Samstag war die dote von Irène. Dote, das ist hier die traditionelle Heirat, aber im Prinzip nur für die Frau. Quasi die Brautübergabe.
Also, Francis und Irène leben schon seit 8 Jahren zusammen und haben ja bekanntlich auch schon Kinder. Als sie sich kennen lernten und wussten dass sie zusammen bleiben wollen hat Francis einen Antrag an ihre Familie stellen müssen, um quasi den Kaufpreis zu erhalten. Da setzten sich dann alle Verwandten zusammen und tüfteln aus wie viel sie wollen. Weil da bekommt jeder, die Eltern, Onkel, Tanten, Cousinen, jeder. Naja, und wenn das Ehepaar, bzw. zusammenlebende Paar, das Geld hat das alles zu zahlen, dann gibt es einen Anruf and en Brautvater und es wird ein Termin ausgemacht. Bei der dote ist der Ehemann nicht anwesend, weil quasi seine Eltern in seinem Namen die Eltern der Braut um deren Hand bitten. Und das kann er ja aus Gründen des Anstandes nicht selber tun. Naja, dann werden also den ganzen Tag die Geschenke, meistens nützliche Sachen für die Küche und Getränke und Geld, eingepackt und alles vorbereitet. Ein Kameramann wird angeheuert, der wirklich ALLES filmt (das ist hier normal bei größeren Festen, die Leute sind das auch gewohnt und labern vor der Kamera weiter als wäre sie gar nicht da), und die dote-Frauen, die die Lieder singen. Das sind Frauen, die es als Beruf haben, die Braut zu preisen, ihre Schönheit, ihren Wert; oder das Glück der beiden zu preisen; Und auf Knien vor den Brauteltern rumzurutschen und ihnen hin zu schleimen und ihnen die Geschenke zu präsentieren. Das machen alles diese Frauen.
Eine dote läuft nach einem festen Plan ab, da gibt es keine Individualitäten. Z.B. werden erst "falsche Frauen" präsentiert, die einen Schleier über dem Kopf tragen und dann schreien diese dote-Frauen ganz laut, dass sie die nicht wollen und die Familie nach einer anderen verlangt und so. Ich war die erste dieser falschen Frauen, es gibt immer 3. Dann erst kommt die Braut und kniet nieder vor jeder Sitzgruppe, während die Frauen diesmal lauthals ihre Schönheit preisen und dass das die richtige sei und so. Die Braut zieht sich 3 mal um und jedes Mal dann wieder vor allen niederknien und... naja, so quasi sich präsentieren und den Segen für eine gute Ehe empfangen. Man wünscht ihr Glück mit dem Ehemann.

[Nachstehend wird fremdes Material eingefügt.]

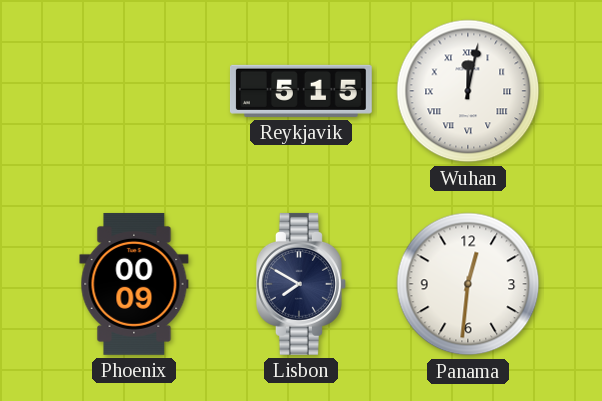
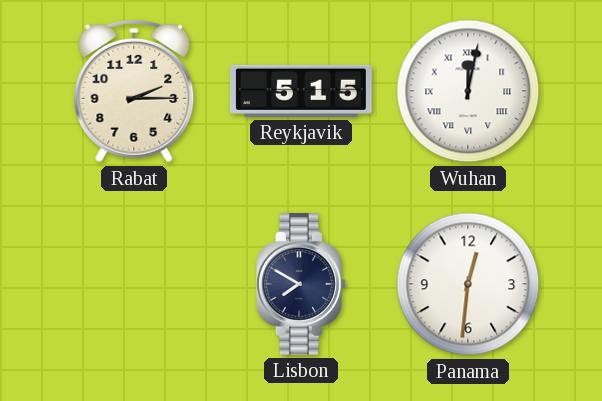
Rabat: none -> 2:15
Phoenix: 00:09 -> none
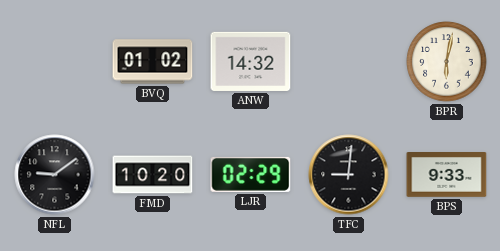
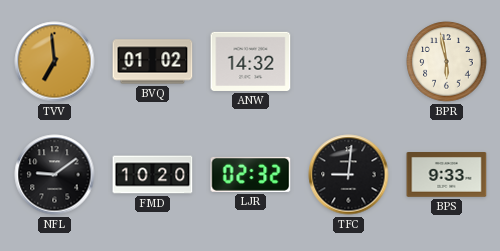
TVV: none -> 6:59
BPR: 6:02 -> 5:58
LJR: 02:29 -> 02:32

Und wenn dann irgendwann diese stundenlange Zeremonie vorbei ist, dann gibt's was zu Essen. Mhmmm... endlich Danach fährt man vom Haus ihrer Eltern zum Haus seiner Eltern und da gibt's dann wieder was zu Essen. Und inzwischen ist es schon nach Mitternacht und alle Leute sind müde und schlafen im Sitzen ein (wirklich!!) und deswegen ist die Szene wie leer gefegt ca. 2 min nachdem aufgegessen worden ist.

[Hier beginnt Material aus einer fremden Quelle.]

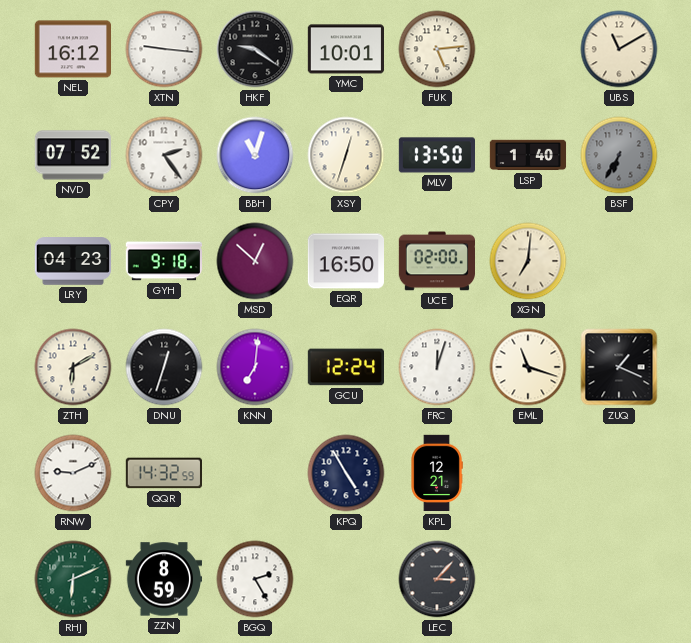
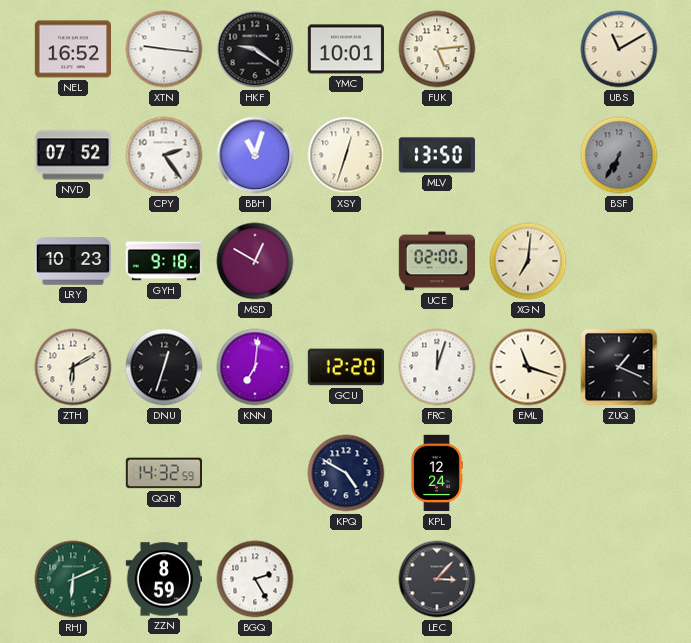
NEL: 16:12 -> 16:52
LSP: 1:40 -> none
LRY: 04:23 -> 10:23
MSD: 12:52 -> 12:50
EQR: 16:50 -> none
GCU: 12:24 -> 12:20
RNW: 9:11 -> none
KPQ: 4:55 -> 4:50
KPL: 12:21 -> 12:24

Am Sonntag haben wir dann alle sehr lange geschlafen und dann langsam und allmählich auf den Abend vorbereitet. Denn am Freitag ist René 20 geworden und das wollten wir ein bisschen feiern. Im kleinen Kreise. Naja, es gab leckeres Essen auf der Veranda, richtig schön traditionell auf Strohmatten und so. Und danach Fotosession vorm Haus. Dann wars Zeit für die Messe und wir Mädels sind hin. Ich bin mal mit aus Interesse. Die Kirche ist sehr einfach, aber nicht hässlich. Ich hätte es jedoch nie als Kirche erkannt. Wir waren zu spät dran und deswegen blieben wir dann draußen unter einem Baum sitzen und hörten dort zu. Nur zum Spenden sind wir kurz rein gegangen. Das fand ich schön, im Freien zu sitzen und dem Pfarrer zuzuhören.
Danach sind wir im Cyber von Francis vorbei und ich bin dann noch bis zum Schluss geblieben, ca 23Uhr, weil ich René nicht alleine lassen wollte. Der ist da jeden zweiten Abend und naja, ich war mal nett. Hehe

Gestern hatten wir dann das erste Mal richtig Stromausfall. Also, es ist hier ständig so, dass mittendrin der Strom aus ist, aber meistens nur für ein paar Minuten und wenn es noch hell ist. Aber gestern haben sie gegen 17Uhr den Strom abgestellt und erst abends um elf wieder angemacht. Das ist dann schon was anderes, es wird hier ja auch schon um halb sieben dunkel. Wir saßen in der Küche und haben mit Taschenlampen geleuchtet um zu sehen, was wir eigentlich machen. Carin hat dann Benzin besorgt und mit irgendwie nem Motor den Strom zumindest im Untergeschoss wieder hergestellt. Ich im ersten Stock saß ein bisschen im Dunkeln, aber ich bin ja eh eher selten in meinem Zimmer. War also nicht so schlimm.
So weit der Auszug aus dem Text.